An important function performed by the drilling fluids is well control. The column of drilling fluid contained within the wellbore and the riser pipe exerts hydrostatic pressure on the subsurface formation which overcomes formation pressures and prevents the influx of formation fluids. However, if the column of drilling fluid exerts excessive hydrostatic pressure, the reverse problem can occur, i.e., the pressure of the fluid can exceed the natural fracture pressure of one or more of the formations. Should this occur, the hydrostatic pressure of the drilling fluid could initiate and propogate a fracture in the formation, resulting in fluid loss to the formation, a condition known as "lost circulation". Excessive fluid loss to one formation can result in loss of well control in other formations being drilled, thereby greatly increasing the risk of a blowout.
The problem of lost circulation is particularly troublesome in deep waters where the fracture pressure of shallow formations, especially weakly consolidated sedimentary formations, does not significantly exceed that of the overlying column of seawater. A column of drilling fluid, normally weighted by drill cuttings and various additives such as bentonite, need be only slightly more dense than seawater to exceed the fracture pressure of these formations. Therefore, to minimize the possibility of lost circulation caused by formation fracture while maintaining adequate well control, it is necessary to control the hydrostatic pressure within the riser pipe.
There have been various approaches to controlling the hydrostatic pressure of the returning drilling fluid. One approach is to reduce the drill cuttings content of the drilling fluid in order to decrease the density of the drilling fluid. That has been done by increasing drilling fluid circulation rates or decreasing drill bit penetration rates. Each of these techniques is subject to certain difficulties. Decreasing the penetration rate requires additional expensive rig time to complete the drilling operation. This is particularly a problem offshore where drilling costs are several times more expensive than onshore. Inceasing the circulation rate is also an undesirable approach since increased circulation requires additional pumping capacity and may lead to erosion of the wellbore.

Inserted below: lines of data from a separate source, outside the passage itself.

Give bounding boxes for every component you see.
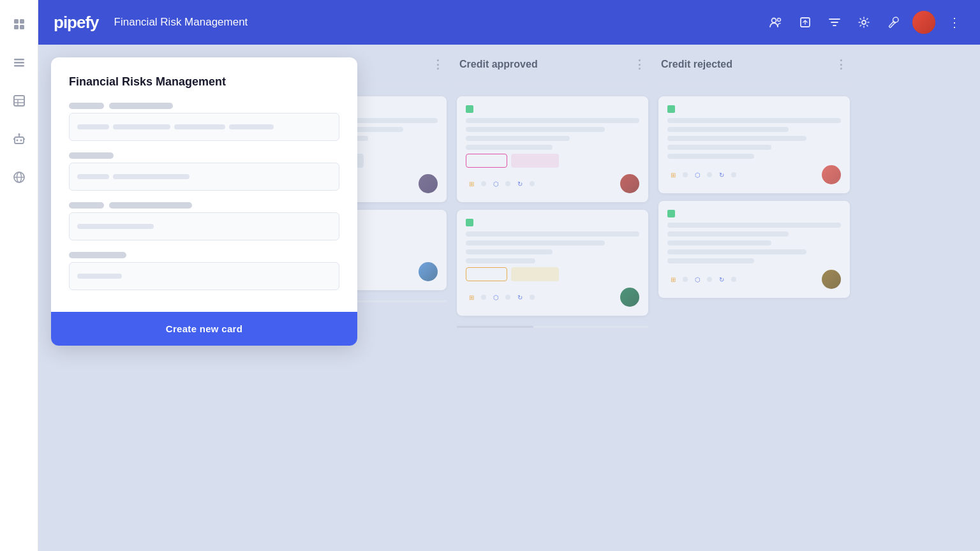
create-card-modal: Financial Risks Management: [51, 57, 357, 346]
grid-icon[interactable]: [8, 13, 31, 36]
list-icon[interactable]: [8, 51, 31, 74]
main-area: pipefy Financial Risk Management: [38, 0, 980, 551]
svg-rect-4: [14, 59, 24, 61]
page-title: Financial Risk Management: [114, 16, 248, 29]
input-placeholder: [229, 124, 274, 129]
globe-icon[interactable]: [8, 166, 31, 189]
svg-rect-3: [20, 25, 24, 29]
wrench-icon[interactable]: [883, 12, 903, 33]
modal-body: Financial Risks Management: [51, 57, 357, 312]
input-placeholder: [113, 174, 189, 179]
form-input-3[interactable]: [69, 212, 339, 240]
export-icon[interactable]: [795, 12, 815, 33]
input-placeholder: [113, 124, 170, 129]
svg-point-22: [778, 18, 781, 22]
form-label-block: [69, 252, 126, 258]
form-input-4[interactable]: [69, 262, 339, 290]
people-icon[interactable]: [766, 12, 786, 33]
svg-rect-2: [14, 25, 19, 29]
form-label-block: [69, 202, 104, 209]
svg-point-24: [862, 20, 866, 24]
svg-rect-1: [20, 19, 24, 24]
header-right: ⋮: [766, 11, 965, 34]
svg-point-12: [16, 140, 18, 142]
header-left: pipefy Financial Risk Management: [54, 13, 248, 33]
form-label-block: [69, 152, 114, 159]
svg-rect-5: [14, 62, 24, 64]
header-more-icon[interactable]: ⋮: [944, 12, 965, 33]
logo: pipefy: [54, 13, 99, 33]
input-placeholder: [77, 174, 109, 179]
form-label-row-2: [69, 152, 339, 159]
bot-icon[interactable]: [8, 128, 31, 151]
form-label-row-1: [69, 103, 339, 109]
create-new-card-button[interactable]: Create new card: [51, 312, 357, 346]
user-avatar[interactable]: [912, 11, 935, 34]
input-placeholder: [174, 124, 225, 129]
svg-rect-0: [14, 19, 19, 24]
modal-title: Financial Risks Management: [69, 75, 339, 89]
svg-rect-11: [15, 137, 24, 143]
svg-rect-7: [14, 96, 24, 106]
input-placeholder: [77, 274, 122, 279]
svg-point-15: [18, 133, 20, 135]
header: pipefy Financial Risk Management: [38, 0, 980, 45]
form-label-block: [69, 103, 104, 109]
form-label-block: [109, 103, 173, 109]
input-placeholder: [77, 224, 154, 229]
settings-icon[interactable]: [854, 12, 874, 33]
form-input-1[interactable]: [69, 113, 339, 141]
form-label-row-4: [69, 252, 339, 258]
sidebar: [0, 0, 38, 551]
filter-icon[interactable]: [824, 12, 845, 33]
form-input-2[interactable]: [69, 163, 339, 191]
svg-point-21: [772, 18, 776, 23]
input-placeholder: [77, 124, 109, 129]
svg-rect-6: [14, 65, 24, 67]
table-icon[interactable]: [8, 89, 31, 112]
board-area: Credit analysis + ⋮: [38, 45, 980, 551]
svg-point-13: [20, 140, 22, 142]
form-label-block: [109, 202, 192, 209]
create-card-label: Create new card: [166, 323, 242, 334]
form-label-row-3: [69, 202, 339, 209]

Another approach in controlling hydrostatic pressure is to inject gas into the lower end of the riser. Gas injected into the riser intermingles with the returning drilling fluid and reduces the density of the fluid. An example of a gas injection system is disclosed in U.S. Pat. No. 3,815,673 (Bruce et al) wherein an inert gas is compressed, transmitted down a separate conduit, and injected at various points along the lower end of the drilling riser. The patent also discloses a control system responsive to the hydrostatic head of the drilling fluid which controls the rate of gas injection in the riser in order to maintain the hydrostatic pressure at a desired level. Such control systems, however, have the disadvantage of inherent time lags which can result in instability. This is especially a problem in very deep water where there may be significant delays from the time a control signal is initiated to the time a change in gas rate can produce a change in the pressure at the lower end of the riser pipe. As a result, the gas lift systems disclosed in the prior art do not have predictable responses with changing conditions.